David Nagel, horticulturist with Mississippi State University's Extension Service, said most growers whose fields were already dry at planting time chose not to plant any pumpkins this year if they did not have access to irrigation. Some growers with nonirrigated farms took the chance if their fields received some rain around the first of July and now are harvesting significantly reduced yields.
“On the other hand, people with irrigated fields are having a very good year,” Nagel said. “If you have access to water, you want a drought. Pumpkins tend to be a very risky crop to grow. The large leaves on pumpkin vines are susceptible to fungal and viral diseases, and dry weather inhibits the movement of these diseases.”
Insects, which contribute to the spread of viral diseases, were not as common during the drought.
“Clear skies, bright sunshine, dry air and no rain were all factors that contributed to reduced disease pressure,” Nagel said. “Normally, pumpkin fields need to be sprayed with fungicides on a seven- to 10-day schedule. Dry years allow for significantly fewer treatments.”
Nagel said almost 600 acres were planned for pumpkins in Mississippi, but the actual planted acreage was closer to 400. Only about 20 percent of those acres were irrigated.
Mel Ellis of Mayhew Tomato Farm in Lowndes County is harvesting 4 acres of pumpkins for the first time this year. He said access to water made this a good year to venture into the pumpkin business. He is one of the few growers in the area to produce a crop.

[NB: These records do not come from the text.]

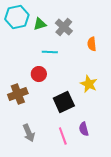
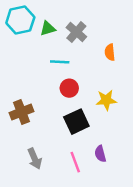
red circle: (39, 74) -> (69, 88), moved
yellow star: (89, 84) -> (106, 100), turned -30

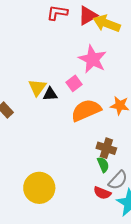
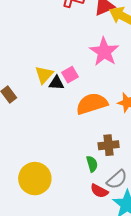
pink square: (74, 83) -> (70, 75), moved
brown cross: (106, 148) -> (109, 145), turned -30
green semicircle: (103, 165) -> (92, 164), moved

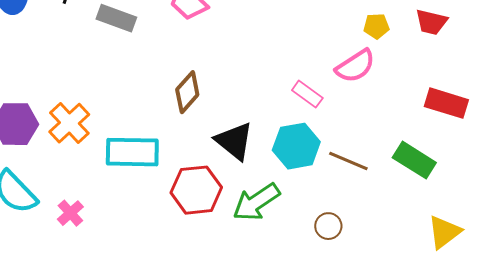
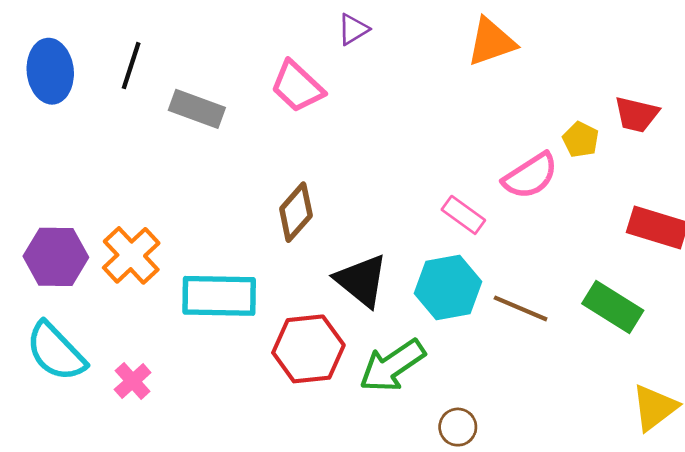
yellow pentagon: (376, 26) -> (581, 140), moved, turned 30
brown circle: (328, 226) -> (458, 427), moved

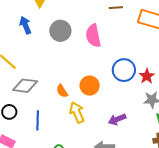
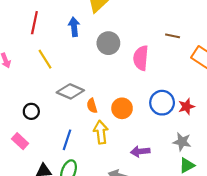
red star: (147, 76) -> (186, 107), moved
gray diamond: (25, 86) -> (70, 91), moved
blue line: (38, 120) -> (67, 140), moved

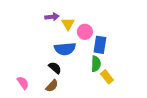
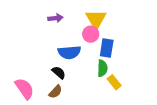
yellow triangle: (68, 24) -> (96, 19), moved, size x1.5
pink semicircle: (23, 83) -> (25, 89), size x1.5

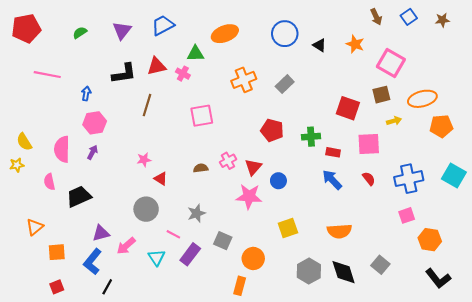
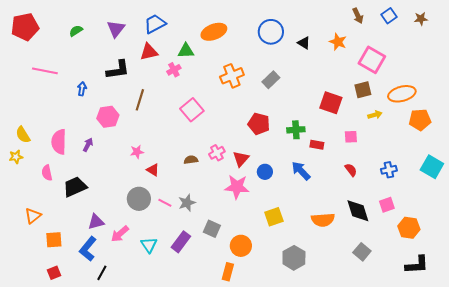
red triangle: (157, 66) -> (149, 52), moved
pink cross: (183, 74) -> (174, 70), turned 32
pink square: (202, 116) -> (192, 110), turned -30
pink hexagon: (95, 123) -> (108, 117), moved
pink square: (369, 144) -> (351, 137), size x0.6
blue cross: (409, 179) -> (389, 170), size x0.6
blue arrow: (332, 180) -> (301, 171), moved
pink line: (173, 234) -> (165, 203), moved
black diamond: (344, 272) -> (358, 211), moved
black L-shape: (438, 278) -> (417, 265), turned -55

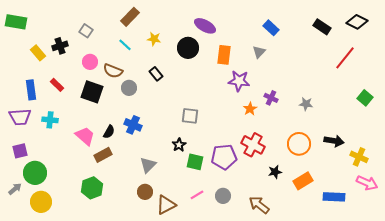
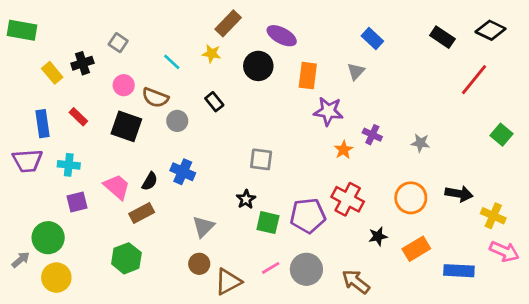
brown rectangle: (130, 17) -> (228, 23), moved
purple square: (20, 151) -> (77, 202), moved
gray circle: (223, 196) -> (306, 269), size x1.5

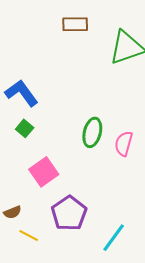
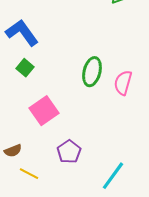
purple pentagon: (69, 213) -> (69, 152), size x0.7

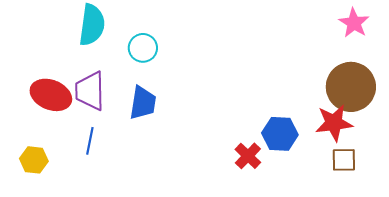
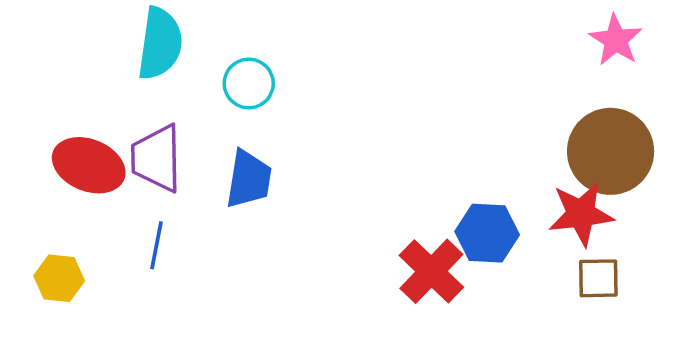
red cross: (248, 156) -> (431, 271), size x1.4

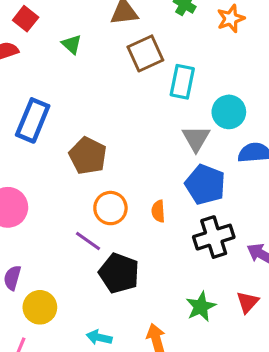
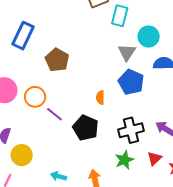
orange circle: (110, 208) -> (35, 97), moved
black cross: (214, 237) -> (131, 130), moved
black pentagon: (119, 273) -> (86, 128), moved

“This was my year to determine the best spacing and a pesticide program. We planted three varieties of jack-o'-lanterns,” Ellis said. “We hope to at least double our acreage next year and add several varieties.”

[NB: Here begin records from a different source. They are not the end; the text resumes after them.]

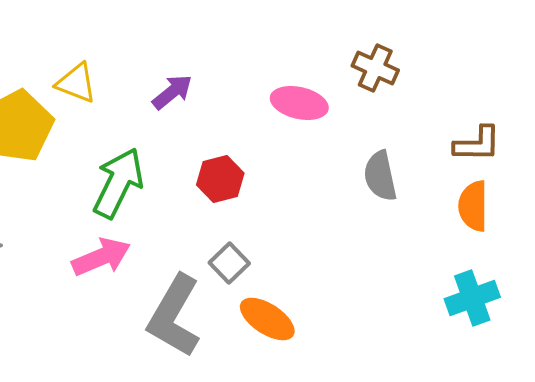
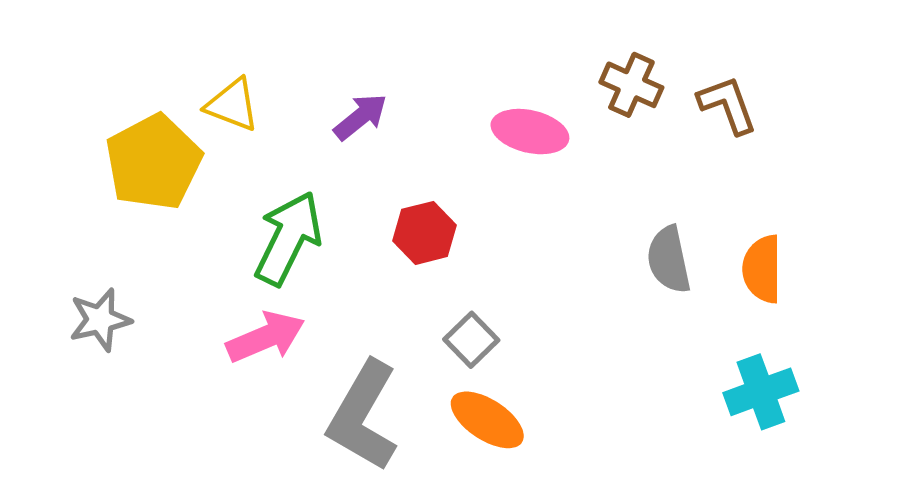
brown L-shape: (477, 144) -> (728, 105), moved, turned -111
gray semicircle: (380, 176) -> (669, 260), moved
gray square: (229, 263) -> (471, 340), moved

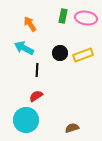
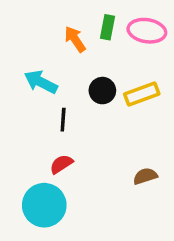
orange arrow: (30, 24) -> (75, 39), moved
brown semicircle: (72, 128) -> (145, 176), moved

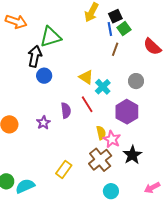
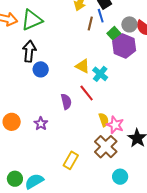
green square: (124, 29) -> (114, 34), moved
green triangle: (51, 37) -> (32, 20), moved
brown line: (115, 49) -> (90, 23), moved
gray circle: (136, 81) -> (129, 24), moved
purple hexagon: (127, 112) -> (124, 46), moved
purple star: (43, 123) -> (41, 124), moved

Ellis' goal is to have at least 80 percent of his crop sold before Halloween. His pumpkins range from $3 to $10, depending on the size.

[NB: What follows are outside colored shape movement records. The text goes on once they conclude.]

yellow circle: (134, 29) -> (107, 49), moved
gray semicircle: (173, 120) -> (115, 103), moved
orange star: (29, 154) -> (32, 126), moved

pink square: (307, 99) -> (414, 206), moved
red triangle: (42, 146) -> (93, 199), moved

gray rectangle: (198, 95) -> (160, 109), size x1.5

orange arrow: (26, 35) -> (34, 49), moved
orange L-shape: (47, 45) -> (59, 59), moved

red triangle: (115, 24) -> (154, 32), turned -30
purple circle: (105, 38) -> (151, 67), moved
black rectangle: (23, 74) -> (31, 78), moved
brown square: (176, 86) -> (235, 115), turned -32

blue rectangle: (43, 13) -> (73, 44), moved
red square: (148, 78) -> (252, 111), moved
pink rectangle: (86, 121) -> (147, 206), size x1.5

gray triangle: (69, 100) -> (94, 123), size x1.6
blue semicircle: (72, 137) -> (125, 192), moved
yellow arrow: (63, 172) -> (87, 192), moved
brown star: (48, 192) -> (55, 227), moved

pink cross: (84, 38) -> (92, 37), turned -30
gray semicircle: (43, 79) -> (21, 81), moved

“The prices for pumpkins are very good this year because it wasn't just a local dry spell; it was dry throughout the Pumpkin Belt -- from the High Plains of Texas through the Midwest,” Nagel said. “Wholesale pumpkins are about $2,000 per acre, and you can double that price for retail.”
Yalobusha County Extension director Steve Cummings said that area's crop may be down by as much as 60 percent. If plants came up at all in the almost 60 acres of nonirrigated fields, many did not set fruit because of drought stress.
“The good news was that it did not cost as much to control insects and diseases this year,” Cummings said. “The pumpkins that did mature are of good quality.”